Metodología de evaluación

Ningún cuestionario, ni test utilizado en la evaluación de una persona que acude a buscar ayuda, puedes sustituir a una entrevista clínica empática, sustentada en una relación de confianza, escucha activa, empatía y preocupación genuina por lo que le sucede a la persona, más allá de establecer etiqueta alguna de tipo diagnóstico.

Pero debido a que la conducta humana es harto compleja, la evaluación debe de seguir una metodología inspirada en una aproximación científica utilizando métodos e instrumentos con soporte empírico, más allá de los síntomas de presentación con los que la persona venga a consulta.

“Cualquier síntoma ha de entenderse en su significación individual y eso exige prestar atención a la personalidad del consultante”.

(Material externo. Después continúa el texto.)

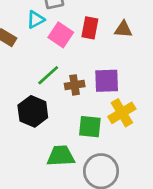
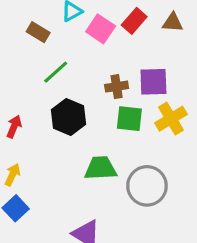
red rectangle: (90, 28) -> (134, 21), turned 30
green line: (48, 75) -> (56, 72), moved
green square: (90, 127) -> (129, 119), moved

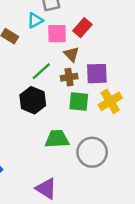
brown triangle: (173, 22) -> (71, 54), moved, turned 42
pink square: (101, 29) -> (57, 34), turned -35
green line: (56, 72) -> (41, 71), moved

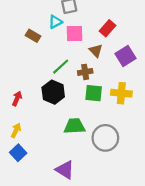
red rectangle: (82, 28) -> (107, 28), moved
brown triangle: (71, 54) -> (96, 51), moved
purple square: (97, 74) -> (126, 56), moved, turned -30
yellow cross: (110, 101) -> (121, 93), turned 36

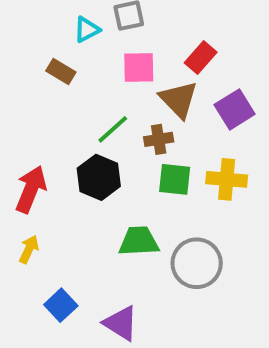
cyan triangle: (55, 22) -> (87, 30), moved
brown triangle: (96, 51) -> (179, 99), size x1.5
red arrow: (17, 99) -> (31, 189), size x1.6
blue square: (18, 153) -> (61, 305), moved

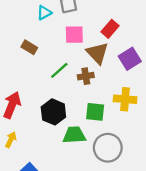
brown rectangle: (61, 71) -> (29, 47), moved
black hexagon: (99, 177) -> (53, 112), moved
green square: (175, 179) -> (95, 112), moved

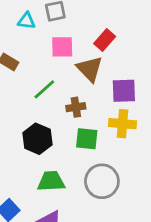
cyan triangle: (44, 13) -> (26, 21), turned 35
purple square: (130, 59) -> (124, 91), moved, turned 30
brown cross: (86, 76) -> (76, 107), moved
green trapezoid: (74, 135) -> (51, 181), moved

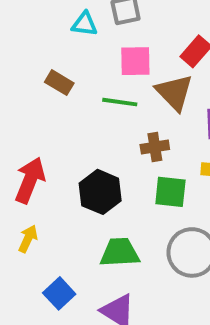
green line: (44, 89) -> (120, 102), moved, turned 50

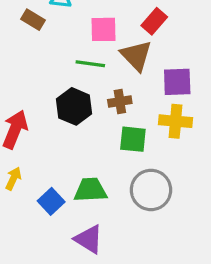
brown rectangle: (59, 83) -> (33, 20), moved
black hexagon: (100, 192) -> (74, 106), moved
blue square: (59, 293) -> (51, 201), moved

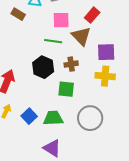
green square: (133, 139) -> (66, 89), moved
blue square: (51, 201) -> (29, 116), moved

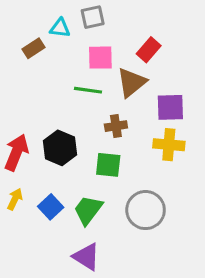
brown rectangle: (18, 14) -> (34, 48), turned -64
brown triangle: (81, 36) -> (132, 82), turned 35
black hexagon: (43, 67) -> (60, 148), moved
green trapezoid: (53, 118) -> (88, 210), turned -50

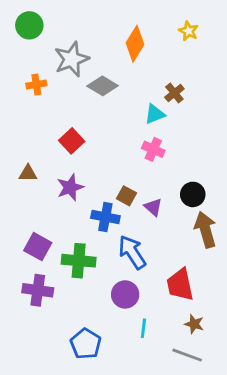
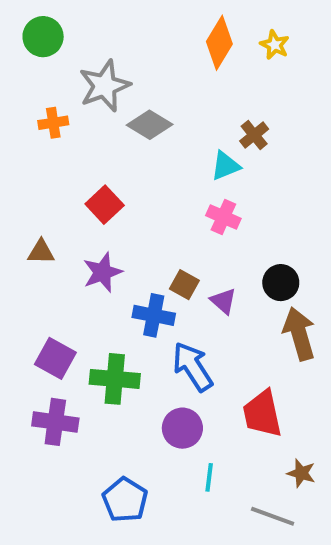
orange diamond: (135, 44) -> (219, 43), moved
brown star: (194, 324) -> (301, 473), moved

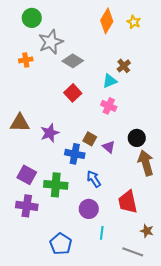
green circle: (43, 37) -> (32, 18), moved
red square: (105, 205) -> (73, 93), moved
brown triangle: (41, 252) -> (20, 123), size x1.5
blue arrow: (193, 367) -> (94, 179), size x0.7

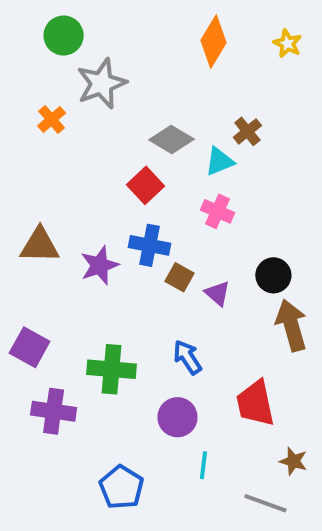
yellow star: (134, 22) -> (287, 43), moved
orange cross: (26, 60) -> (52, 119), turned -32
gray diamond: (73, 61) -> (171, 139), moved
blue cross: (75, 154) -> (150, 245), moved
purple square: (27, 175) -> (30, 347), moved

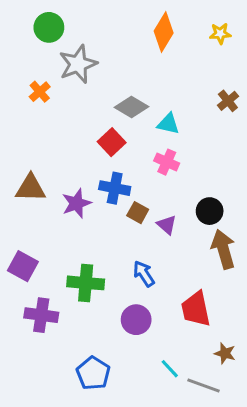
yellow star: (287, 43) -> (220, 34), turned -30
brown cross: (247, 131) -> (228, 101), moved
cyan triangle: (219, 161) -> (168, 124), turned 35
cyan line: (203, 465) -> (170, 369), moved, turned -50

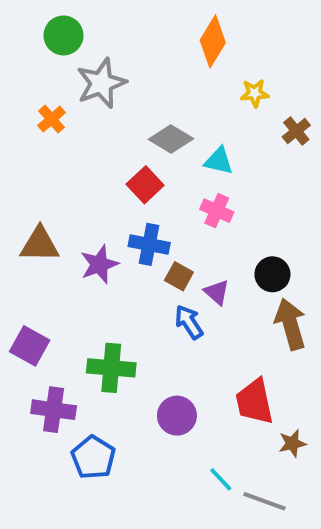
yellow star: (220, 34) -> (255, 93), moved
blue arrow: (144, 274) -> (189, 322), moved
brown star: (225, 353) -> (292, 443), moved, turned -30
blue pentagon: (93, 373) -> (93, 457), moved

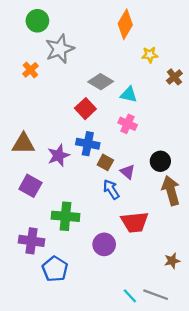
purple square: (30, 346) -> (30, 186), moved
red trapezoid: (255, 402) -> (135, 222), moved, turned -84
cyan line: (221, 479) -> (130, 296), moved

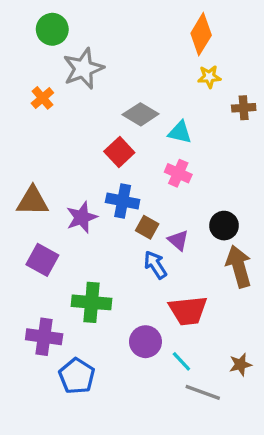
orange diamond: (125, 24) -> (201, 34), moved
brown cross: (174, 77) -> (244, 108), turned 35
gray line: (156, 295) -> (203, 392), moved
cyan line: (130, 296) -> (181, 361), moved

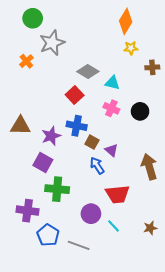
black circle: (224, 226) -> (140, 111), moved
purple square: (42, 260) -> (43, 163), moved
gray line: (203, 392) -> (79, 245), moved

Mi metodología de evaluación sigue una estructura que utiliza sistemáticamente lo que denominamos escalas de cuantificación psicopatológica (OQ-45.2) y una prueba de evaluación sistemática de rasgos disfuncionales de personalidad (El cuestionario de screening del IPDE).

Tras una evaluación profunda, que suele llevar entre una y dos sesiones, se realiza una reformulación integrada bio psico social y se dialoga con el paciente el grado de acuerdo con el planteamiento que hago y compartimos una planificación terapéutica basada en lo que denominó, un proceso de selección terapéutica diferencial.